=== Begin Enclosure ===

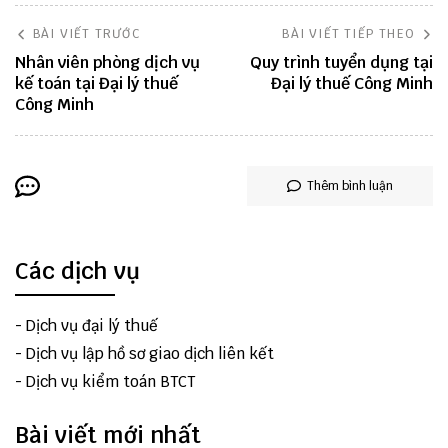
BÀI VIẾT TRƯỚC
BÀI VIẾT TIẾP THEO
Nhân viên phòng dịch vụ
Quy trình tuyển dụng tại
kế toán tại Đại lý thuế
Đại lý thuế Công Minh
Công Minh
Thêm bình luận
Các dịch vụ
-
Dịch vụ đại lý thuế
-
Dịch vụ lập hồ sơ giao dịch liên kết
-
Dịch vụ kiểm toán BTCT
Bài viết mới nhất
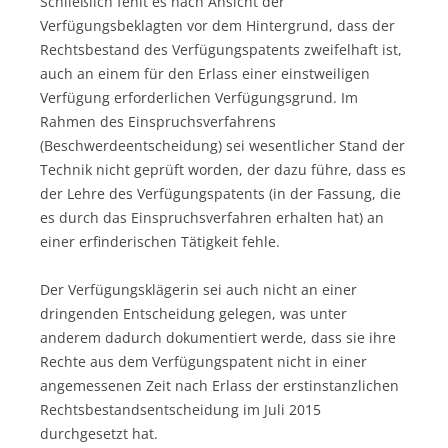
Schließlich fehlt es nach Ansicht der
Verfügungsbeklagten vor dem Hintergrund, dass der
Rechtsbestand des Verfügungspatents zweifelhaft ist,
auch an einem für den Erlass einer einstweiligen
Verfügung erforderlichen Verfügungsgrund. Im
Rahmen des Einspruchsverfahrens
(Beschwerdeentscheidung) sei wesentlicher Stand der
Technik nicht geprüft worden, der dazu führe, dass es
der Lehre des Verfügungspatents (in der Fassung, die
es durch das Einspruchsverfahren erhalten hat) an
einer erfinderischen Tätigkeit fehle.
Der Verfügungsklägerin sei auch nicht an einer
dringenden Entscheidung gelegen, was unter
anderem dadurch dokumentiert werde, dass sie ihre
Rechte aus dem Verfügungspatent nicht in einer
angemessenen Zeit nach Erlass der erstinstanzlichen
Rechtsbestandsentscheidung im Juli 2015
durchgesetzt hat.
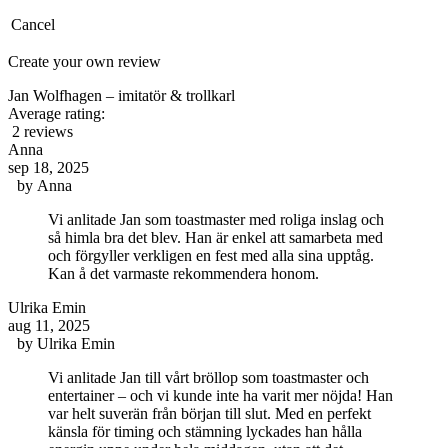
Cancel
Create your own review
Jan Wolfhagen – imitatör & trollkarl
Average rating:
2 reviews
Anna
sep 18, 2025
by
Anna
Vi anlitade Jan som toastmaster med roliga inslag och
så himla bra det blev. Han är enkel att samarbeta med
och förgyller verkligen en fest med alla sina upptåg.
Kan å det varmaste rekommendera honom.
Ulrika Emin
aug 11, 2025
by
Ulrika Emin
Vi anlitade Jan till vårt bröllop som toastmaster och
entertainer – och vi kunde inte ha varit mer nöjda! Han
var helt suverän från början till slut. Med en perfekt
känsla för timing och stämning lyckades han hålla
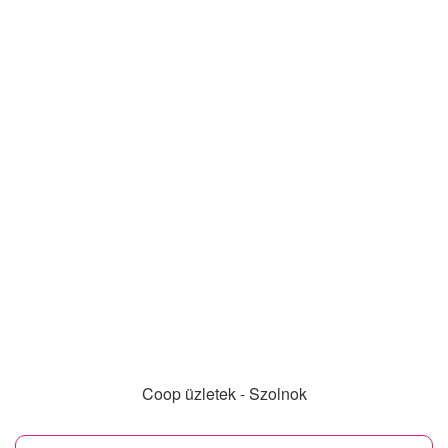
Coop üzletek - Szolnok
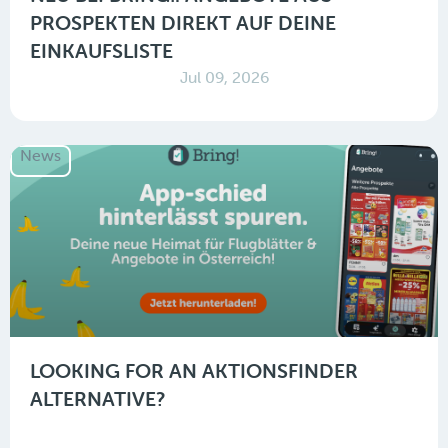
PROSPEKTEN DIREKT AUF DEINE
EINKAUFSLISTE
Jul 09, 2026
News
LOOKING FOR AN AKTIONSFINDER
ALTERNATIVE?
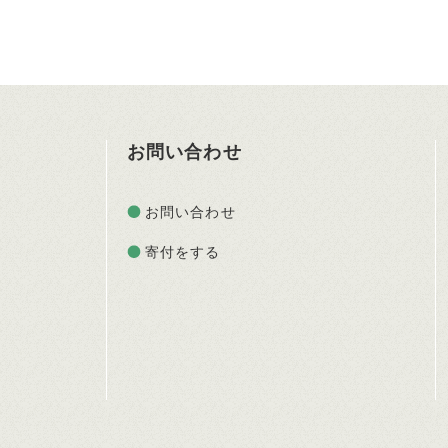
お問い合わせ
お問い合わせ
寄付をする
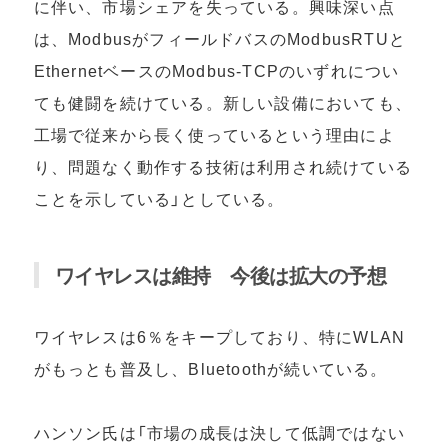
に伴い、市場シェアを失っている。興味深い点
は、ModbusがフィールドバスのModbusRTUと
EthernetベースのModbus-TCPのいずれについ
ても健闘を続けている。新しい設備においても、
工場で従来から長く使っているという理由によ
り、問題なく動作する技術は利用され続けている
ことを示している」としている。
ワイヤレスは維持 今後は拡大の予想
ワイヤレスは6％をキープしており、特にWLAN
がもっとも普及し、Bluetoothが続いている。
ハンソン氏は「市場の成長は決して低調ではない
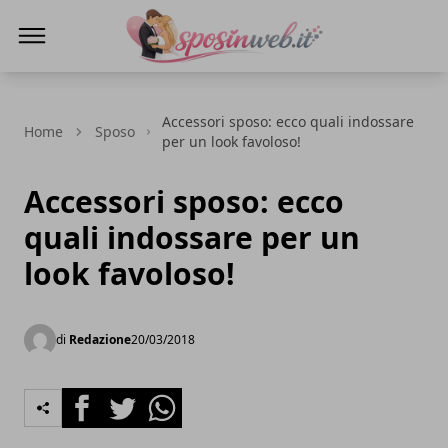
Sposi in web
Accessori sposo: ecco quali indossare
Home
Sposo
per un look favoloso!
Accessori sposo: ecco
quali indossare per un
look favoloso!
di
Redazione
20/03/2018
Facebook
Twitter
Whatsapp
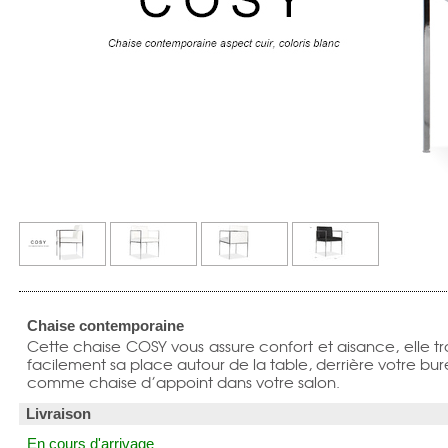
Chaise contemporaine
Cette chaise COSY vous assure confort et aisance, elle t
facilement sa place autour de la table, derrière votre bu
comme chaise d’appoint dans votre salon.
Livraison
En cours d'arrivage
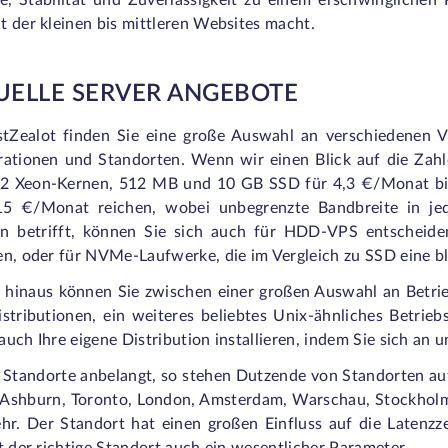
le, Stabilität und Zuverlässigkeit zu einem erschwinglichen
t der kleinen bis mittleren Websites macht.
UELLE SERVER ANGEBOTE
tZealot finden Sie eine große Auswahl an verschiedenen V
rationen und Standorten. Wenn wir einen Blick auf die Zah
 2 Xeon-Kernen, 512 MB und 10 GB SSD für 4,3 €/Monat bi
15 €/Monat reichen, wobei unbegrenzte Bandbreite in je
n betrifft, können Sie sich auch für HDD-VPS entscheide
en, oder für NVMe-Laufwerke, die im Vergleich zu SSD eine bl
 hinaus können Sie zwischen einer großen Auswahl an Betr
istributionen, ein weiteres beliebtes Unix-ähnliches Betri
uch Ihre eigene Distribution installieren, indem Sie sich an
 Standorte anbelangt, so stehen Dutzende von Standorten auf
, Ashburn, Toronto, London, Amsterdam, Warschau, Stockholm, 
ehr. Der Standort hat einen großen Einfluss auf die Latenz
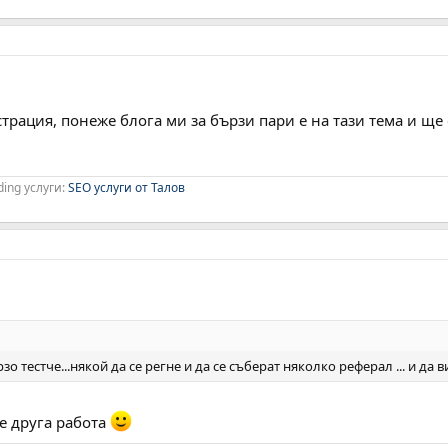
страция, понеже блога ми за бързи пари е на тази тема и ще
ding услуги:
SEO услуги от Талов
о тестче...някой да се регне и да се съберат няколко реферал ... и да
е друга работа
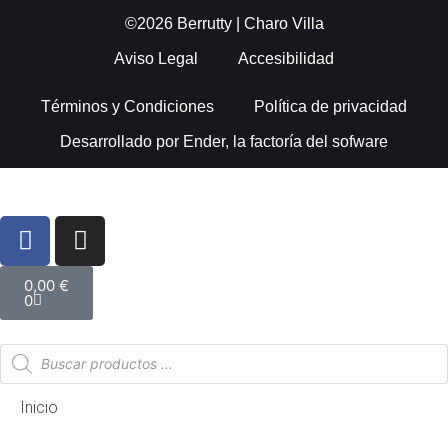
©2026 Berrutty | Charo Villa
Aviso Legal
Accesibilidad
Términos y Condiciones
Política de privacidad
Desarrollado por
Ender, la factoría del sofware
0,00
€
0
Inicio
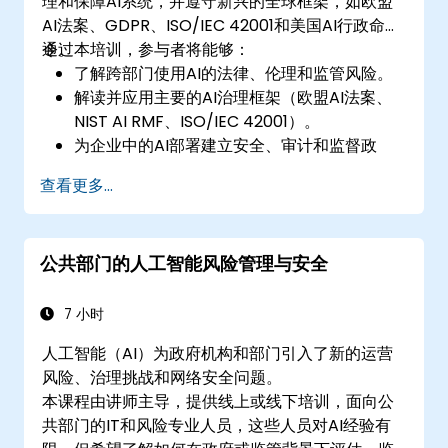
理和保障AI系统，并遵守新兴的全球框架，如欧盟
AI法案、GDPR、ISO/IEC 42001和美国AI行政命
令。
通过本培训，参与者将能够：
了解跨部门使用AI的法律、伦理和监管风险。
解读并应用主要的AI治理框架（欧盟AI法案、
NIST AI RMF、ISO/IEC 42001）。
为企业中的AI部署建立安全、审计和监督政
策。
查看更多...
制定第三方和内部AI系统的采购与使用指南。
公共部门的人工智能风险管理与安全
7 小时
人工智能（AI）为政府机构和部门引入了新的运营
风险、治理挑战和网络安全问题。
本课程由讲师主导，提供线上或线下培训，面向公
共部门的IT和风险专业人员，这些人员对AI经验有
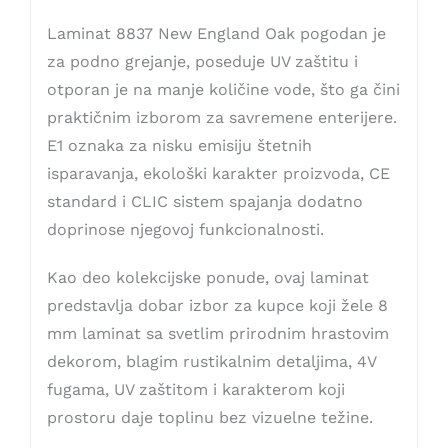
Laminat 8837 New England Oak pogodan je
za podno grejanje, poseduje UV zaštitu i
otporan je na manje količine vode, što ga čini
praktičnim izborom za savremene enterijere.
E1 oznaka za nisku emisiju štetnih
isparavanja, ekološki karakter proizvoda, CE
standard i CLIC sistem spajanja dodatno
doprinose njegovoj funkcionalnosti.
Kao deo kolekcijske ponude, ovaj laminat
predstavlja dobar izbor za kupce koji žele 8
mm laminat sa svetlim prirodnim hrastovim
dekorom, blagim rustikalnim detaljima, 4V
fugama, UV zaštitom i karakterom koji
prostoru daje toplinu bez vizuelne težine.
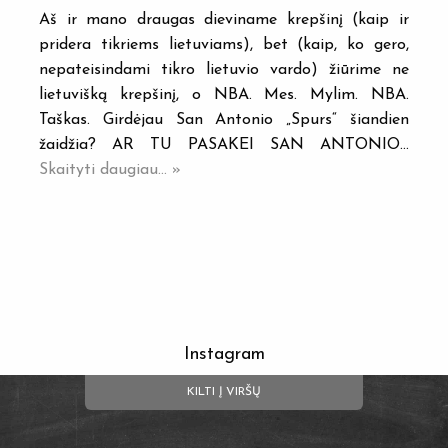
Aš ir mano draugas dieviname krepšinį (kaip ir
pridera tikriems lietuviams), bet (kaip, ko gero,
nepateisindami tikro lietuvio vardo) žiūrime ne
lietuvišką krepšinį, o NBA. Mes. Mylim. NBA.
Taškas. Girdėjau San Antonio „Spurs“ šiandien
žaidžia? AR TU PASAKEI SAN ANTONIO…
Skaityti daugiau... »
Instagram
KILTI Į VIRŠŲ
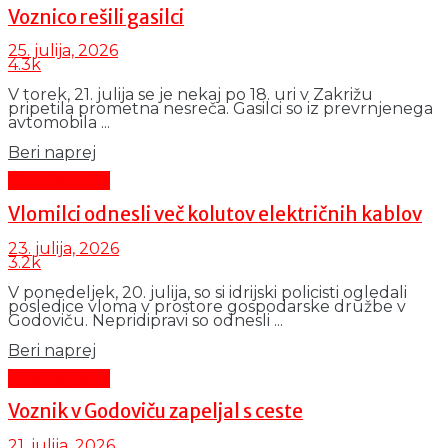
Voznico rešili gasilci
25. julija, 2026
4.3k
V torek, 21. julija se je nekaj po 18. uri v Zakrižu
pripetila prometna nesreča. Gasilci so iz prevrnjenega
avtomobila ...
Details
Beri naprej
Črni dogodki
Vlomilci odnesli več kolutov električnih kablov
23. julija, 2026
3.2k
V ponedeljek, 20. julija, so si idrijski policisti ogledali
posledice vloma v prostore gospodarske družbe v
Godoviču. Nepridipravi so odnesli ...
Details
Beri naprej
Črni dogodki
Voznik v Godoviču zapeljal s ceste
21. julija, 2026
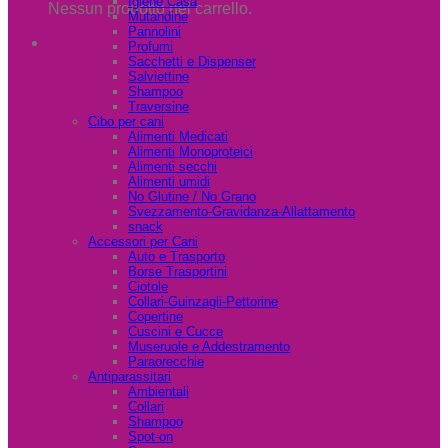
Igiene Casa
Nessun prodotto nel carrello.
Mutandine
Pannolini
Profumi
Sacchetti e Dispenser
Salviettine
Shampoo
Traversine
Cibo per cani
Alimenti Medicati
Alimenti Monoproteici
Alimenti secchi
Alimenti umidi
No Glutine / No Grano
Svezzamento-Gravidanza-Allattamento
snack
Accessori per Cani
Auto e Trasporto
Borse Trasportini
Ciotole
Collari-Guinzagli-Pettorine
Copertine
Cuscini e Cucce
Museruole e Addestramento
Paraorecchie
Antiparassitari
Ambientali
Collari
Shampoo
Spot-on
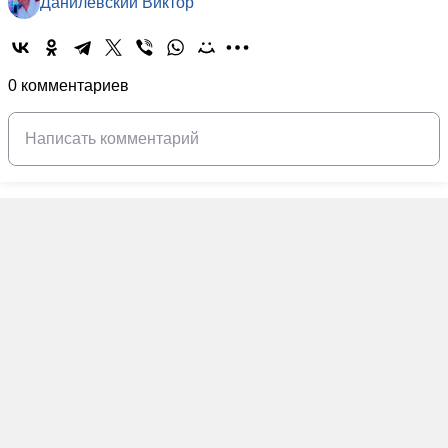
Данилевский Виктор
0 комментариев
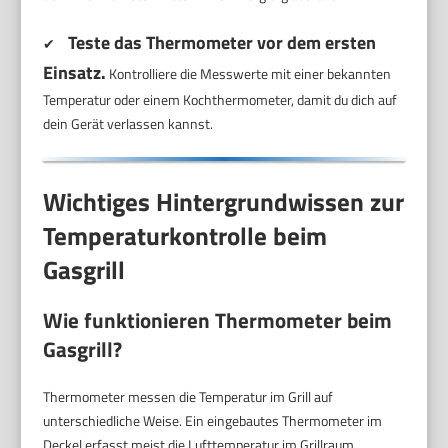
Teste das Thermometer vor dem ersten
✔
Einsatz.
Kontrolliere die Messwerte mit einer bekannten
Temperatur oder einem Kochthermometer, damit du dich auf
dein Gerät verlassen kannst.
Wichtiges Hintergrundwissen zur
Temperaturkontrolle beim
Gasgrill
Wie funktionieren Thermometer beim
Gasgrill?
Thermometer messen die Temperatur im Grill auf
unterschiedliche Weise. Ein eingebautes Thermometer im
Deckel erfasst meist die Lufttemperatur im Grillraum.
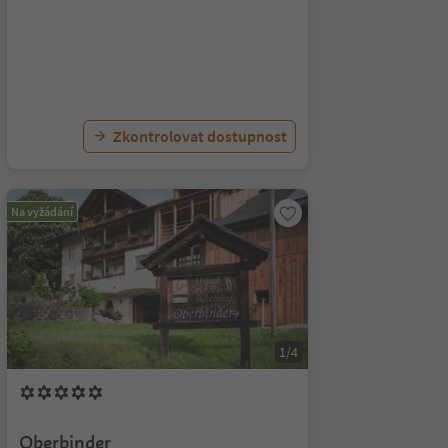
Zkontrolovat dostupnost
Na vyžádání
1/4
Oberbinder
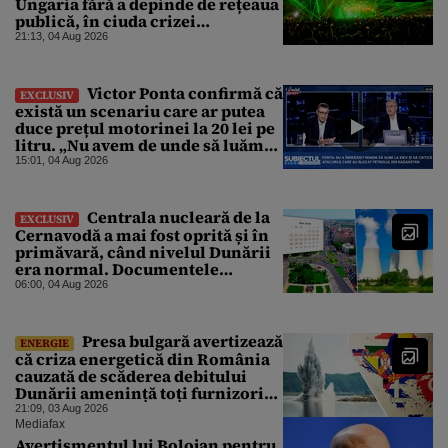
Ungaria fără a depinde de rețeaua
publică, în ciuda crizei
energetice
21:13, 04 Aug 2026
Victor Ponta confirmă că
EXCLUSIV
există un scenariu care ar putea
duce prețul motorinei la 20 lei pe
litru. „Nu avem de unde să luăm
petrol”
15:01, 04 Aug 2026
Centrala nucleară de la
EXCLUSIV
Cernavodă a mai fost oprită și în
primăvară, când nivelul Dunării
era normal. Documentele
descoperite de Gândul arată că
06:00, 04 Aug 2026
reactoarele au fost închise timp
de 20 de zile
Presa bulgară avertizează
ENERGIE
că criza energetică din România
cauzată de scăderea debitului
Dunării amenință toți furnizorii
balcanici de electricitate
21:09, 03 Aug 2026
Mediafax
Avertismentul lui Bolojan pentru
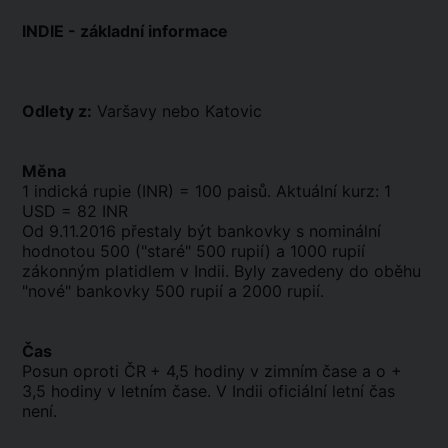
INDIE - základní informace
Odlety z:
Varšavy nebo Katovic
Měna
1 indická rupie (INR) = 100 paisů. Aktuální kurz: 1
USD = 82 INR
Od 9.11.2016 přestaly být bankovky s nominální
hodnotou 500 ("staré" 500 rupií) a 1000 rupií
zákonným platidlem v Indii. Byly zavedeny do oběhu
"nové" bankovky 500 rupií a 2000 rupií.
Čas
Posun oproti ČR
+ 4,5 hodiny v zimním
čase a o +
3,5 hodiny v letním čase. V Indii oficiální letní čas
není.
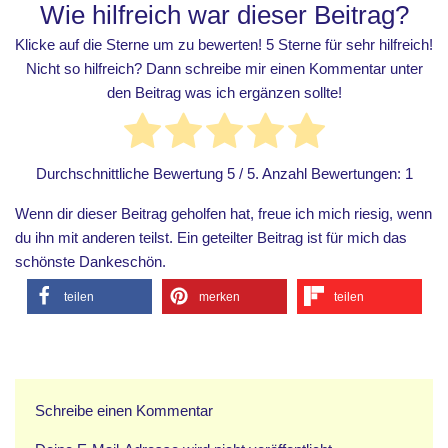
Wie hilfreich war dieser Beitrag?
Klicke auf die Sterne um zu bewerten! 5 Sterne für sehr hilfreich!
Nicht so hilfreich? Dann schreibe mir einen Kommentar unter
den Beitrag was ich ergänzen sollte!
Durchschnittliche Bewertung
5
/ 5. Anzahl Bewertungen:
1
Wenn dir dieser Beitrag geholfen hat, freue ich mich riesig, wenn
du ihn mit anderen teilst. Ein geteilter Beitrag ist für mich das
schönste Dankeschön.
teilen
merken
teilen
Schreibe einen Kommentar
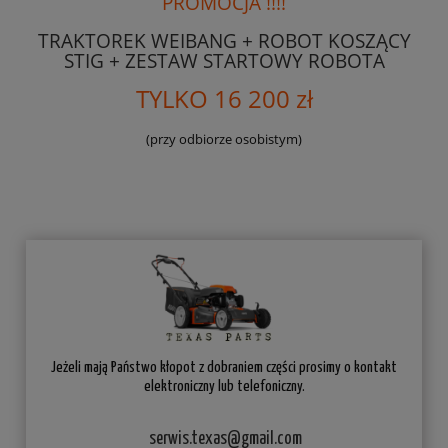
PROMOCJA !!!!
TRAKTOREK WEIBANG + ROBOT KOSZĄCY
STIG + ZESTAW STARTOWY ROBOTA
TYLKO 16 200 zł
(przy odbiorze osobistym)
Jeżeli mają Państwo kłopot z dobraniem części prosimy o kontakt
elektroniczny lub telefoniczny.
serwis.texas@gmail.com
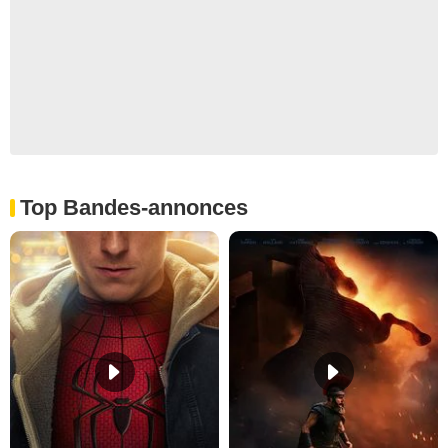
Top Bandes-annonces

=== End Enclosure ===

### [What to produce]
Every line above from the one with "INDIE - základní informace" down to the one with "Jeżeli mają Państwo" must be written out exactly, and no picture may appear.

### [Result]
INDIE - základní informace
Odlety z:
Varšavy nebo Katovic
Měna
1 indická rupie (INR) = 100 paisů. Aktuální kurz: 1
USD = 82 INR
Od 9.11.2016 přestaly být bankovky s nominální
hodnotou 500 ("staré" 500 rupií) a 1000 rupií
zákonným platidlem v Indii. Byly zavedeny do oběhu
"nové" bankovky 500 rupií a 2000 rupií.
Čas
Posun oproti ČR
+ 4,5 hodiny v zimním
čase a o +
3,5 hodiny v letním čase. V Indii oficiální letní čas
není.
Wie hilfreich war dieser Beitrag?
Klicke auf die Sterne um zu bewerten! 5 Sterne für sehr hilfreich!
Nicht so hilfreich? Dann schreibe mir einen Kommentar unter
den Beitrag was ich ergänzen sollte!
Durchschnittliche Bewertung
5
/ 5. Anzahl Bewertungen:
1
Wenn dir dieser Beitrag geholfen hat, freue ich mich riesig, wenn
du ihn mit anderen teilst. Ein geteilter Beitrag ist für mich das
schönste Dankeschön.
teilen
merken
teilen
Schreibe einen Kommentar
PROMOCJA !!!!
TRAKTOREK WEIBANG + ROBOT KOSZĄCY
STIG + ZESTAW STARTOWY ROBOTA
TYLKO 16 200 zł
(przy odbiorze osobistym)
Jeżeli mają Państwo kłopot z dobraniem części prosimy o kontakt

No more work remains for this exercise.